Dans ce cas, consulter son médecin généraliste est important, même en présence de symptômes intermittents et légers : celui-ci pourra orienter le patient vers un spécialiste des affections respiratoires (pneumologue). Aucun symptôme respiratoire ne doit être négligé, même jugé minime ou banalisé, car il peut devenir très gênant ou signaler un risque d’aggravation de l’asthme.

Une toux persistante apparaît, surtout la nuit, avec un essoufflement ou des difficultés respiratoires pouvant survenir même au repos.
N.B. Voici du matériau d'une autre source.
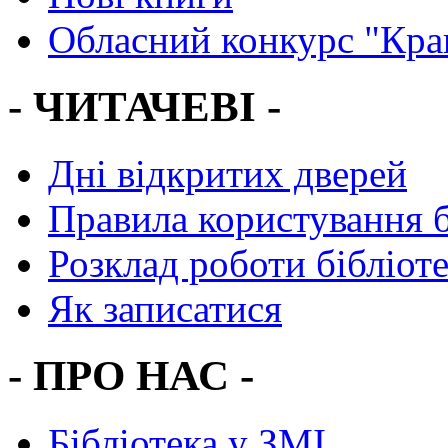
Обласний конкурс "Кра
- ЧИТАЧЕВІ -
Дні відкритих дверей
Правила користування 
Розклад роботи бібліот
Як записатися
- ПРО НАС -
Бібліотека у ЗМІ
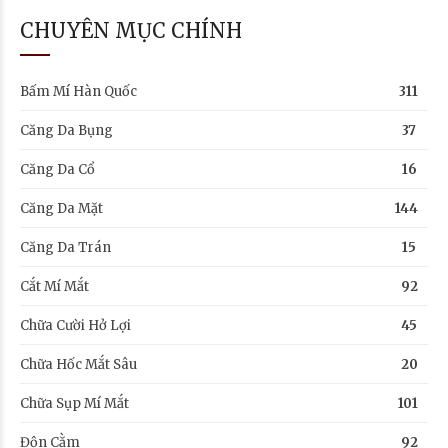
CHUYÊN MỤC CHÍNH
Bấm Mí Hàn Quốc
311
Căng Da Bụng
37
Căng Da Cổ
16
Căng Da Mặt
144
Căng Da Trán
15
Cắt Mí Mắt
92
Chữa Cười Hở Lợi
45
Chữa Hốc Mắt Sâu
20
Chữa Sụp Mí Mắt
101
Độn Cằm
92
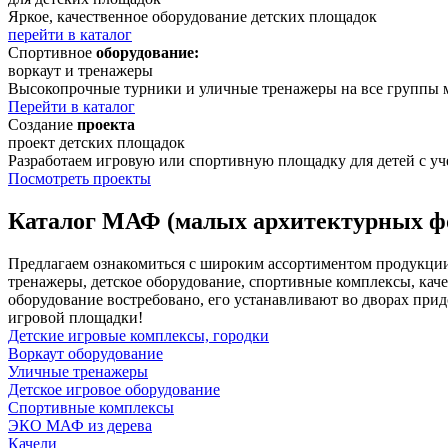
Яркое, качественное оборудование детских площадок
перейти в каталог
Спортивное
оборудование:
воркаут и тренажеры
Высокопрочные турники и уличные тренажеры на все группы 
Перейти в каталог
Создание
проекта
проект детских площадок
Разработаем игровую или спортивную площадку для детей с уче
Посмотреть проекты
Каталог МАФ (малых архитектурных фо
Предлагаем ознакомиться с широким ассортиментом продукции.
тренажеры, детское оборудование, спортивные комплексы, каче
оборудование востребовано, его устанавливают во дворах прид
игровой площадки!
Детские игровые комплексы, городки
Воркаут оборудование
Уличные тренажеры
Детское игровое оборудование
Спортивные комплексы
ЭКО МАФ из дерева
Качели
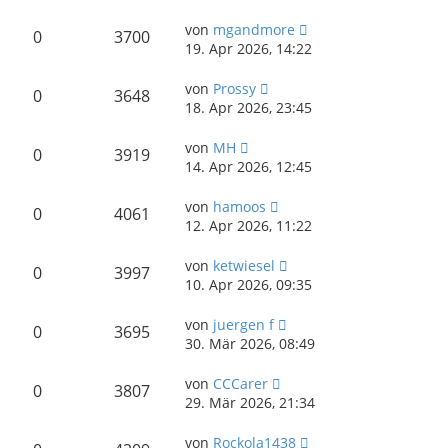
von
mgandmore
0
3700
19. Apr 2026, 14:22
von
Prossy
0
3648
18. Apr 2026, 23:45
von
MH
0
3919
14. Apr 2026, 12:45
von
hamoos
0
4061
12. Apr 2026, 11:22
von
ketwiesel
0
3997
10. Apr 2026, 09:35
von
juergen f
0
3695
30. Mär 2026, 08:49
von
CCCarer
0
3807
29. Mär 2026, 21:34
von
Rockola1438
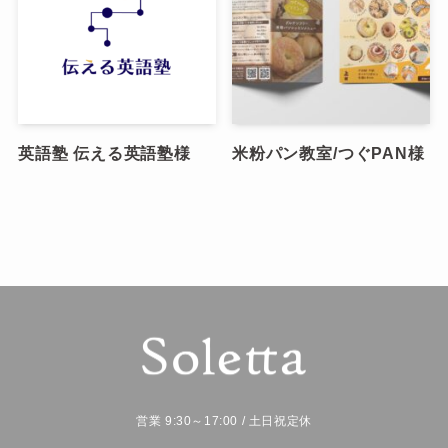
英語塾 伝える英語塾様
米粉パン教室/つぐPAN様
営業 9:30～17:00 / 土日祝定休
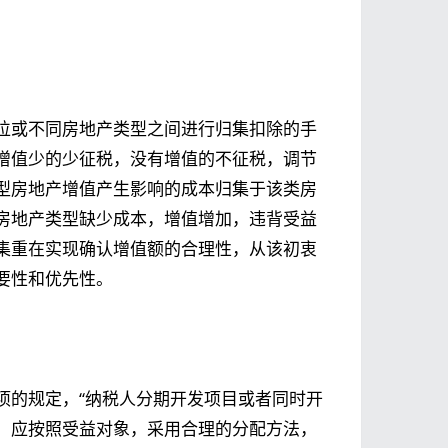
位或不同房地产类型之间进行归集扣除的手
增值少的少征税，没有增值的不征税，调节
型房地产增值产生影响的成本归集于该类房
房地产类型缺少成本，增值增加，违背受益
集重在实现确认增值额的合理性，从该初衷
要性和优先性。
项的规定，“纳税人分期开发项目或者同时开
，应按照受益对象，采用合理的分配方法，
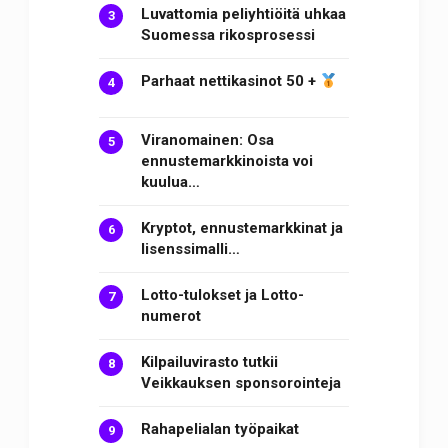
Luvattomia peliyhtiöitä uhkaa
Suomessa rikosprosessi
Parhaat nettikasinot 50 +
Viranomainen: Osa
ennustemarkkinoista voi
kuulua…
Kryptot, ennustemarkkinat ja
lisenssimalli…
Lotto-tulokset ja Lotto-
numerot
Kilpailuvirasto tutkii
Veikkauksen sponsorointeja
Rahapelialan työpaikat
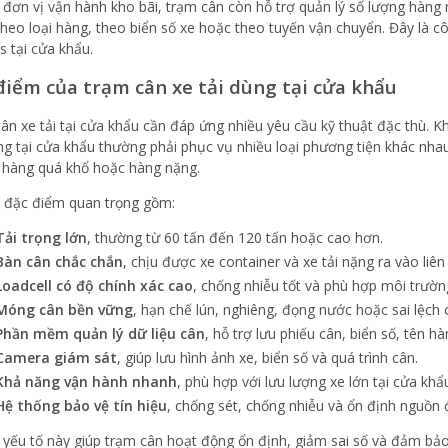
i đơn vị vận hành kho bãi, trạm cân còn hỗ trợ quản lý số lượng hàng
theo loại hàng, theo biển số xe hoặc theo tuyến vận chuyển. Đây là c
cs tại cửa khẩu.
điểm của trạm cân xe tải dùng tại cửa khẩu
ân xe tải tại cửa khẩu cần đáp ứng nhiều yêu cầu kỹ thuật đặc thù. 
ng tại cửa khẩu thường phải phục vụ nhiều loại phương tiện khác nhau, 
 hàng quá khổ hoặc hàng nặng.
 đặc điểm quan trọng gồm:
Tải trọng lớn
, thường từ 60 tấn đến 120 tấn hoặc cao hơn.
Bàn cân chắc chắn
, chịu được xe container và xe tải nặng ra vào liên 
Loadcell có độ chính xác cao
, chống nhiễu tốt và phù hợp môi trường
Móng cân bền vững
, hạn chế lún, nghiêng, đọng nước hoặc sai lệch c
Phần mềm quản lý dữ liệu cân
, hỗ trợ lưu phiếu cân, biển số, tên h
Camera giám sát
, giúp lưu hình ảnh xe, biển số và quá trình cân.
Khả năng vận hành nhanh
, phù hợp với lưu lượng xe lớn tại cửa khẩ
Hệ thống bảo vệ tín hiệu
, chống sét, chống nhiễu và ổn định nguồn 
yếu tố này giúp trạm cân hoạt động ổn định, giảm sai số và đảm bảo 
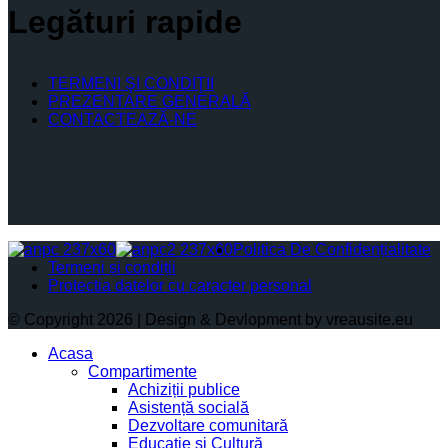
Legături rapide
TERMENI ŞI CONDIŢII
PREZENTARE GENERALĂ
CONTACTEAZĂ-NE
Politica De Confidențialitate
Termeni și condiții
Protectia datelor cu caracter personal
© Copyright 2026 | Design & Devlopment by vreausite.eu
Acasa
Compartimente
Achiziții publice
Asistență socială
Dezvoltare comunitară
Educație și Cultură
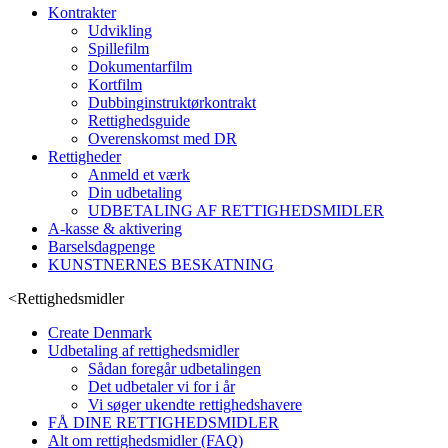
Kontrakter
Udvikling
Spillefilm
Dokumentarfilm
Kortfilm
Dubbinginstruktørkontrakt
Rettighedsguide
Overenskomst med DR
Rettigheder
Anmeld et værk
Din udbetaling
UDBETALING AF RETTIGHEDSMIDLER
A-kasse & aktivering
Barselsdagpenge
KUNSTNERNES BESKATNING
<
Rettighedsmidler
Create Denmark
Udbetaling af rettighedsmidler
Sådan foregår udbetalingen
Det udbetaler vi for i år
Vi søger ukendte rettighedshavere
FÅ DINE RETTIGHEDSMIDLER
Alt om rettighedsmidler (FAQ)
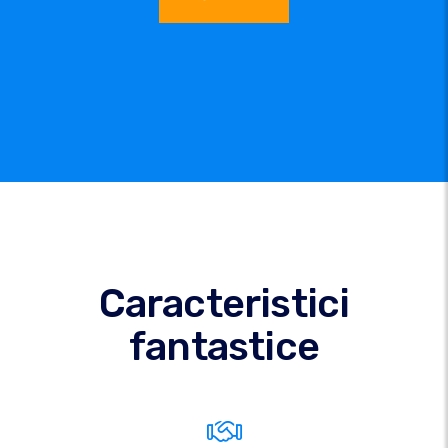
Caracteristici
fantastice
Une respiration sifflante se manifeste lors de l’expiration et parfois lors de l’inspiration. Une oppression thoracique limite la respiration profonde. Des « bronchites » répétées (plus de 2) doivent fortement attirer l’attention.

Dans l’asthme sévère, ces manifestations restent présentes ou s’intensifient nettement, provoquant une exacerbation aussi appelée crise d’asthme. Les exacerbations d’asthme signalent un asthme mal contrôlé et, dans les cas les plus grave, nécessiter une hospitalisation, lesquelles peuvent potentiellement affecter la fonction respiratoire sur le long terme. Il faut en parler avec son médecin qui pourra décider d’ajuster le traitement si besoin.

Il n’y a pas de réponse simple : la réalité est probablement mixte. 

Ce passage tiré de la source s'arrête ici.